How fast is binary reading capabilities in Julia compared with other languages?

@tkluck

A “vtk” file is a “Visual Toolkit” file, which allows users to visualize simulation data, usually with Paraview, or any other kind of data. In my case I am trying to extract data from these files directly for two purposes:

  1. Avoiding slow reading from CSV files
  2. Lessening storage need for simulations

So opened in Paraview would show something like:

So these vtk files only store simulation data and nothing else. I’ve also included the minimal working example in the dropbox folder. Basically when I benchmark the functionality where I use readbytes!:

@benchmark readVtkArray("parts_")
BenchmarkTools.Trial:
  memory estimate:  986.72 KiB
  allocs estimate:  564
  --------------
  minimum time:     2.731 ms (0.00% GC)
  median time:      3.428 ms (0.00% GC)
  mean time:        3.822 ms (0.00% GC)
  maximum time:     6.814 ms (0.00% GC)
  --------------
  samples:          1307
  evals/sample:     1

So about 3.428 ms. When I use my own approach using read, where I read a Int32 at a time I get 1.6 ms on the files I’ve put in the dropbox link.

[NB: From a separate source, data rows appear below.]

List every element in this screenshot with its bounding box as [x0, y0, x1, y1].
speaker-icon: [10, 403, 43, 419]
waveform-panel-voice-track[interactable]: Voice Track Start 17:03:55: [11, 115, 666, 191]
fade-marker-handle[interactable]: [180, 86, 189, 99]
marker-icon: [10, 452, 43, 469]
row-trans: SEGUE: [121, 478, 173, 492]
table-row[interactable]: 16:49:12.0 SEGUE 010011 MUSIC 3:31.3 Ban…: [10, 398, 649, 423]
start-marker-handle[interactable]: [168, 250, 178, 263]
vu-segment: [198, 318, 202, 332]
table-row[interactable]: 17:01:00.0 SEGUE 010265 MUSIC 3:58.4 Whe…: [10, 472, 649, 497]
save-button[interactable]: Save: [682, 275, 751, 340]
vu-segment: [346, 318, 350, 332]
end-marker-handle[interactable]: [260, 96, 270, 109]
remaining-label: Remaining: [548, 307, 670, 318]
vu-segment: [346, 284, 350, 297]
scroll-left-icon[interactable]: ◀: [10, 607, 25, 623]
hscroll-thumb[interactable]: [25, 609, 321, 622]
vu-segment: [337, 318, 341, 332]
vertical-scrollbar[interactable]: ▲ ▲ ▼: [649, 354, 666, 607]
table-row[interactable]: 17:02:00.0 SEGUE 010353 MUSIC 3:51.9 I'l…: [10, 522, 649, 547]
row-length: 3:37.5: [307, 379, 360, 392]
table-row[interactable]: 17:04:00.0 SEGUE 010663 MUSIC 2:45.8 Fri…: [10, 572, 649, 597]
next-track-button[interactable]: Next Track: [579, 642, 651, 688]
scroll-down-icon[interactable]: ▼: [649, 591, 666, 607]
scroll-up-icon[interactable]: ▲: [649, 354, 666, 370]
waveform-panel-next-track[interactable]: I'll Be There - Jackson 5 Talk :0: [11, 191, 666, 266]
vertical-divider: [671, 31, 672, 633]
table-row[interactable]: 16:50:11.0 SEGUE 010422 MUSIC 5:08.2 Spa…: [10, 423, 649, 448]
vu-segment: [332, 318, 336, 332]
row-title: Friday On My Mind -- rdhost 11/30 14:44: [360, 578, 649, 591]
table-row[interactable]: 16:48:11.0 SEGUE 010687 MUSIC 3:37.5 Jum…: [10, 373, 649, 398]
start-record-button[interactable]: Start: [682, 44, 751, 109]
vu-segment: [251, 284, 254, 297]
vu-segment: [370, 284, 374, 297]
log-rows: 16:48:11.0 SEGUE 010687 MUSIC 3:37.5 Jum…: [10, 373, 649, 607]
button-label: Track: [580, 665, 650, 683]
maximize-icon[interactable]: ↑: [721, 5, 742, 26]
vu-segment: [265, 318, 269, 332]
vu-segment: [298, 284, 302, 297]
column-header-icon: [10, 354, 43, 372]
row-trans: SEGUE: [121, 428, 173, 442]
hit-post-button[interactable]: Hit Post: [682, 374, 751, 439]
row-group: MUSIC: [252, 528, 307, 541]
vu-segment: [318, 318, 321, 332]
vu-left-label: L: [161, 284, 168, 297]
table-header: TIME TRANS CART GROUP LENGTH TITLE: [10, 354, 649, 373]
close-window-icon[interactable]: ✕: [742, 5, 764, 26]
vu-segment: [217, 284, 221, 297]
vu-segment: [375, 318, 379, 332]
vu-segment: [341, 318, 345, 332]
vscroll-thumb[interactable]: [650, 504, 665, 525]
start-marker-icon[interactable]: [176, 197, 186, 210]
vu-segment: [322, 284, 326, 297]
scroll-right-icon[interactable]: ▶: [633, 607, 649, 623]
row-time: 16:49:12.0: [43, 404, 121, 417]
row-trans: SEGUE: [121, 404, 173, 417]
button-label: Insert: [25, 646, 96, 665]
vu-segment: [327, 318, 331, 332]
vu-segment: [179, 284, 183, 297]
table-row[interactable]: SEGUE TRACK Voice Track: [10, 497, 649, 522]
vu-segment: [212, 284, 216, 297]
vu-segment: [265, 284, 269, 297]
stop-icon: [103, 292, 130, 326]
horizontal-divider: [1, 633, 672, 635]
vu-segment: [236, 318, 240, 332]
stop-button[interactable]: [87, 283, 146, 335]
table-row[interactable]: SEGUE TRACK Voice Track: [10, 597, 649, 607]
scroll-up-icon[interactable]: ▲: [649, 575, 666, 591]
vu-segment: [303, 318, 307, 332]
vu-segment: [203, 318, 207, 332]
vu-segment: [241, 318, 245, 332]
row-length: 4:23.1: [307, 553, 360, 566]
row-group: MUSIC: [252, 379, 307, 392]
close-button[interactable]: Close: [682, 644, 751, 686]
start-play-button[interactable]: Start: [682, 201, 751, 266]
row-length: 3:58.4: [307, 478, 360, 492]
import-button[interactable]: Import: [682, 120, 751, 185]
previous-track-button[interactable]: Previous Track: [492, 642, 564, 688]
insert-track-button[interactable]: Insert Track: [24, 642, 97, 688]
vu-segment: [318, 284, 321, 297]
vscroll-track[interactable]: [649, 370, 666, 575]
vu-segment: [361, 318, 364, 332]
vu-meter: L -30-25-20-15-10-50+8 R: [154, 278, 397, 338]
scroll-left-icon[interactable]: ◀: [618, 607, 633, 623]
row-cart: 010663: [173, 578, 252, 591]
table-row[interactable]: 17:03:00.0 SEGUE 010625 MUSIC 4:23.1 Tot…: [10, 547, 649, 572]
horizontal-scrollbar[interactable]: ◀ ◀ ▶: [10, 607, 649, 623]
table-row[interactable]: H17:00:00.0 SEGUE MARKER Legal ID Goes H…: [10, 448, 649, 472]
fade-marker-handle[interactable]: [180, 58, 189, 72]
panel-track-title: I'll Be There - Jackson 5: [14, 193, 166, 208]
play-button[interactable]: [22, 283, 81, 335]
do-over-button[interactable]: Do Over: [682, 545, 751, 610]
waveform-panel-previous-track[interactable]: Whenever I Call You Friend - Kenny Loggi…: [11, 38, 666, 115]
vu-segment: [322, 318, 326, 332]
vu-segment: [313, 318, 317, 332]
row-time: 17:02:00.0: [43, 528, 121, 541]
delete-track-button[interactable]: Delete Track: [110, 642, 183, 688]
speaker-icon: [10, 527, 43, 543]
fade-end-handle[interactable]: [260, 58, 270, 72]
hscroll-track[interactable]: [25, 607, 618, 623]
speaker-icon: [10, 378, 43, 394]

The command you have to use is:

using BenchmarkTools
@benchmark readVtkArray("parts_")

If you can get it down under 1.6 ms, I would be very happy - note that I utilize Threads.@threads and I use 4 on an i7.

@Tamas_Papp if you want to try memory mapping, I can tell you that “Idp” has type Int32 and that it is always nRow long while having a width of 1 ie. Array{Int32,1}.

If anything else, let me know guys, I tried to be as clear as possible.

Kind regards